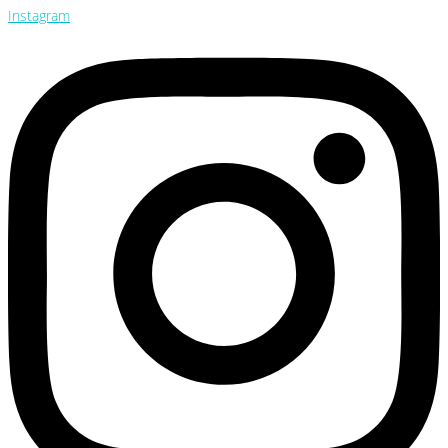
Instagram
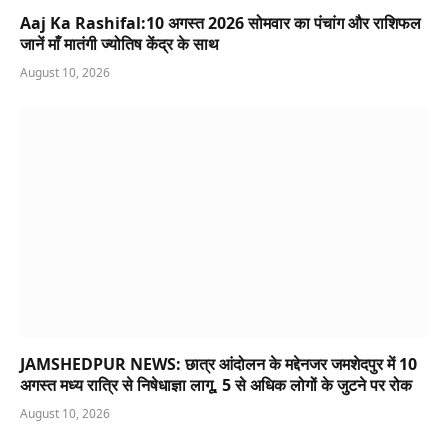
Aaj Ka Rashifal:10 अगस्त 2026 सोमवार का पंचांग और राशिफल
जानें माँ मातंगी ज्योतिष केंद्र के साथ
August 10, 2026
JAMSHEDPUR NEWS: छात्र आंदोलन के मद्देनजर जमशेदपुर में 10
अगस्त मध्य रात्रि से निषेधाज्ञा लागू, 5 से अधिक लोगों के जुटने पर रोक
August 10, 2026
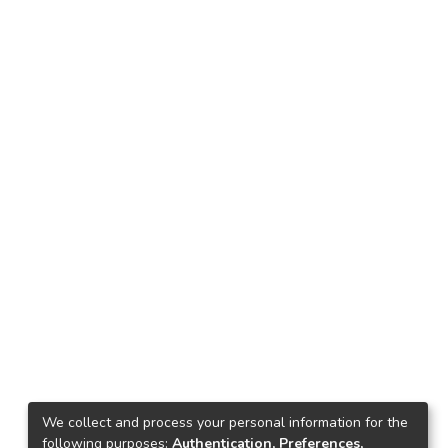
We collect and process your personal information for the
following purposes:
Authentication, Preferences,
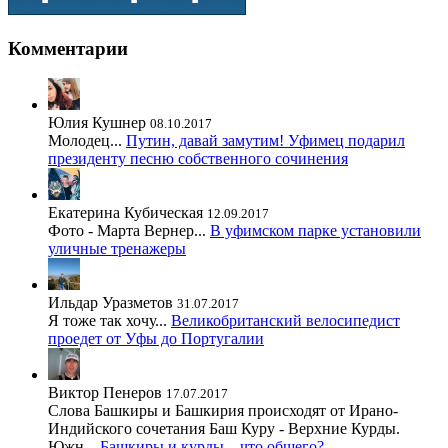
Комментарии
Юлия Кушнер
08.10.2017
Молодец...
Путин, давай замутим! Уфимец подарил
президенту песню собственного сочинения
Екатерина Кубическая
12.09.2017
Фото - Марта Вернер...
В уфимском парке установили
уличные тренажеры
Ильдар Уразметов
31.07.2017
Я тоже так хочу...
Великобританский велосипедист
проедет от Уфы до Португалии
Виктор Пенеров
17.07.2017
Слова Башкиры и Башкирия происходят от Ирано-
Индийского сочетания Баш Куру - Верхние Курды.
Южн...
Башкиры и курды – что общего?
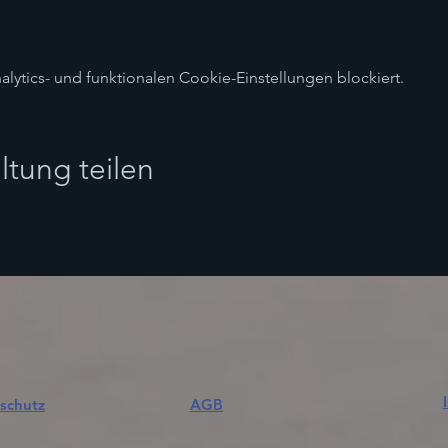
ytics- und funktionalen Cookie-Einstellungen blockiert.
ltung teilen
schutz
AGB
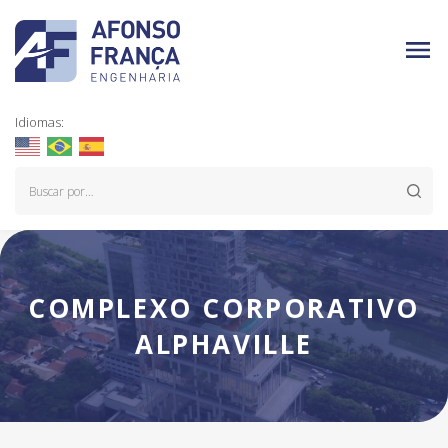
Idiomas:
COMPLEXO CORPORATIVO
ALPHAVILLE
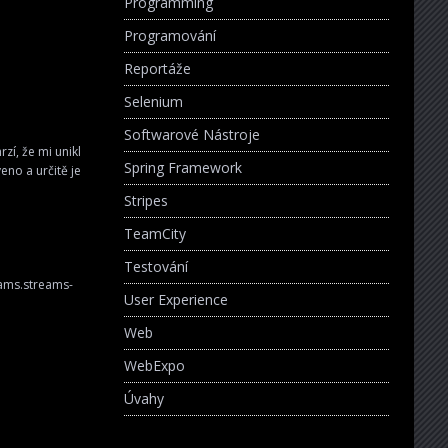
Programming
Programování
Reportáže
Selenium
Softwarové Nástroje
zí, že mi unikl
Spring Framework
eno a určitě je
Stripes
TeamCity
Testování
ams.streams-
User Experience
Web
WebExpo
Úvahy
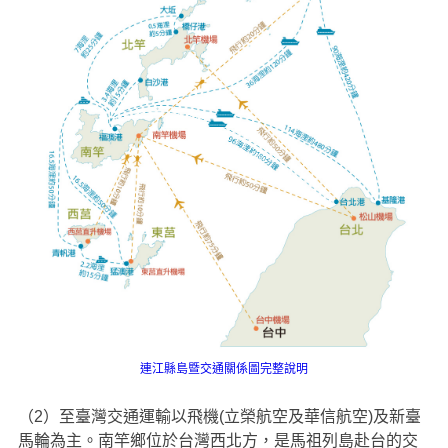
連江縣島暨交通關係圖完整說明
（2）至臺灣交通運輸以飛機(立榮航空及華信航空)及新臺
馬輪為主。南竿鄉位於台灣西北方，是馬祖列島赴台的交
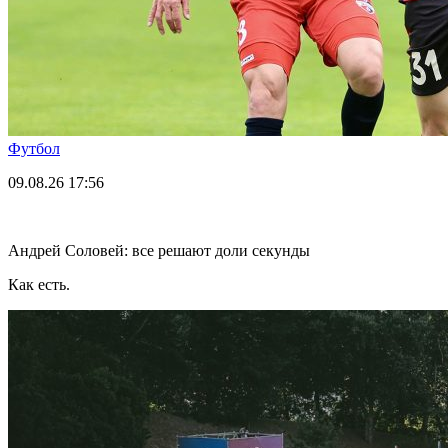
Футбол
09.08.26
17:56
Андрей Соловей: все решают доли секунды
Как есть.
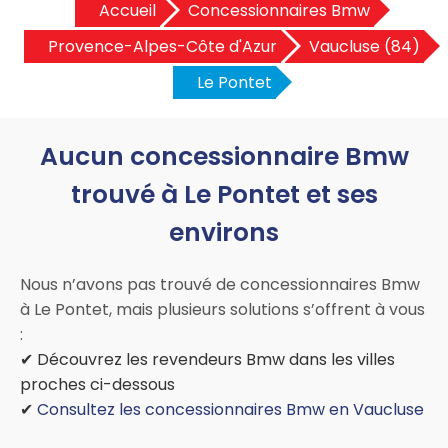
Accueil
Concessionnaires Bmw
Provence-Alpes-Côte d'Azur
Vaucluse (84)
Le Pontet
Aucun concessionnaire Bmw
trouvé à Le Pontet et ses
environs
Nous n’avons pas trouvé de concessionnaires Bmw
à Le Pontet, mais plusieurs solutions s’offrent à vous
:
✔ Découvrez les revendeurs Bmw dans les villes
proches ci-dessous
✔
Consultez les concessionnaires Bmw en Vaucluse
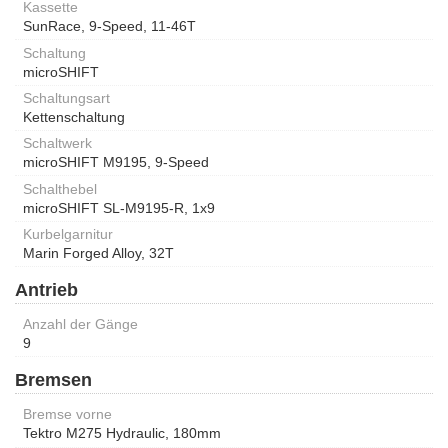
Kassette
SunRace, 9-Speed, 11-46T
Schaltung
microSHIFT
Schaltungsart
Kettenschaltung
Schaltwerk
microSHIFT M9195, 9-Speed
Schalthebel
microSHIFT SL-M9195-R, 1x9
Kurbelgarnitur
Marin Forged Alloy, 32T
Antrieb
Anzahl der Gänge
9
Bremsen
Bremse vorne
Tektro M275 Hydraulic, 180mm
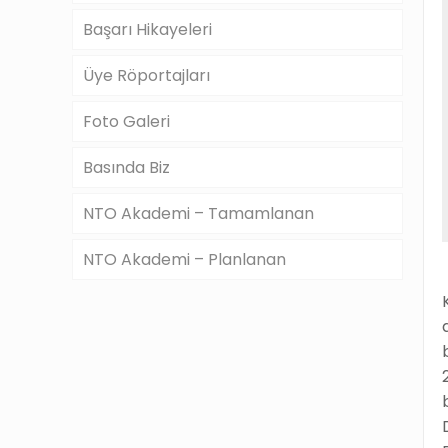
Başarı Hikayeleri
Üye Röportajları
Foto Galeri
Basında Biz
NTO Akademi – Tamamlanan
NTO Akademi – Planlanan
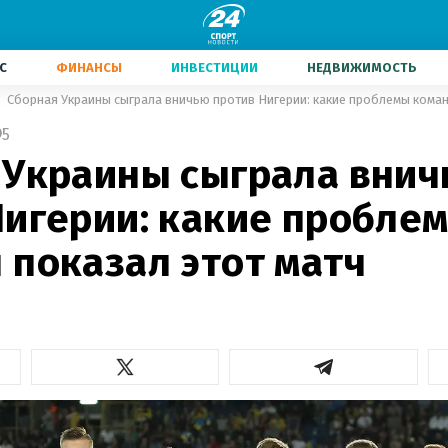
С
ФИНАНСЫ
ИНВЕСТИЦИИ
НЕДВИЖИМОСТЬ
Сборная Украины сыграла вничью против Нигерии: какие проблемы коман
5
 Украины сыграла вни
Нигерии: какие пробле
 показал этот матч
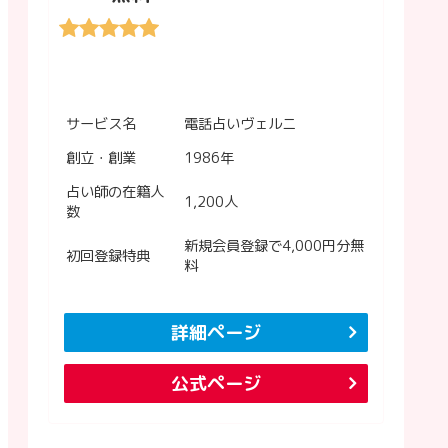
サービス名
電話占いヴェルニ
創立・創業
1986年
占い師の在籍人
1,200人
数
新規会員登録で4,000円分無
初回登録特典
料
詳細ページ
公式ページ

========

> [Task to carry out]
For the listing above, give the number of lines in which the string "Башкиры" occurs, and nothing else.

> [Completed exercise]
2